Weiter solle der mit dem Faire-Kassenwettbewerb-Gesetz eingeführte Rechnungszuschlag von 0,42 Prozent auf zwei Prozent und der übergangsweise Pflegeentgeltwert von 147 Euro auf 200 Euro angehoben werden.
Die Deutsche Krankenhausgesellschaft (DGK) mahnte derweil eine rasche Lösung an. Kliniken, ob privat oder öffentlich, könnten sich nur dann konsequent auf die Behandlung von Corona-Patienten konzentrieren, „wenn sie jetzt schnell die unbedingte Sicherheit erhalten, dass die Absagen anderer Behandlungen nicht zu Liquiditätsengpässen führen“, sagte Präsident Dr. Gerald Gaß laut dpa der „Neuen Osnabrücker Zeitung“ (Dienstag). Sonst gerieten etliche Häuser schnell in die Insolvenz. Es brauche noch diese Woche Klarheit in der Sache.
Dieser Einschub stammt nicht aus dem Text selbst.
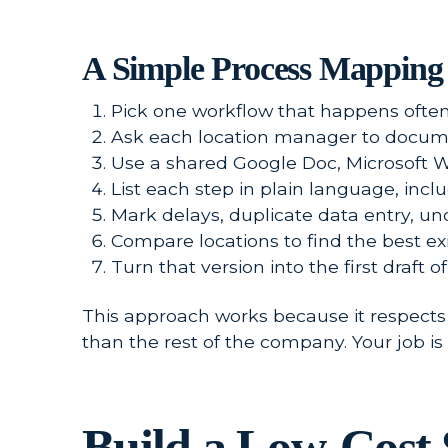
A Simple Process Mapping 
Pick one workflow that happens often a
Ask each location manager to docume
Use a shared Google Doc, Microsoft 
List each step in plain language, incl
Mark delays, duplicate data entry, un
Compare locations to find the best exi
Turn that version into the first draft 
This approach works because it respects 
than the rest of the company. Your job is t
Build a Low-Cost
Strukturveränderungen vom Tisch?
Der DKG-Präsident betonte auch, die Diskussionen über Krankenhausschließungen hätten sich im Zuge der Coronavirus-Diskussionen erledigt. „Ein Kahlschlag der Krankenhauslandschaft, der noch im vergangenen Sommer intensiv diskutiert worden war, erscheint jetzt hoffentlich indiskutabel. Wer heute noch meint, das deutsche Gesundheitssystem könne eine Lage wie in Italien locker bewältigen, hat nichts begriffen.“
Dagegen betonte die gesundheitspolitische Sprecherin der Unionsfraktion, Karin Maag (CDU), im Gespräch mit der „Ärzte Zeitung“, eine Reform der Krankenhausstrukturen stehe weiter auf der Agenda der Koalition.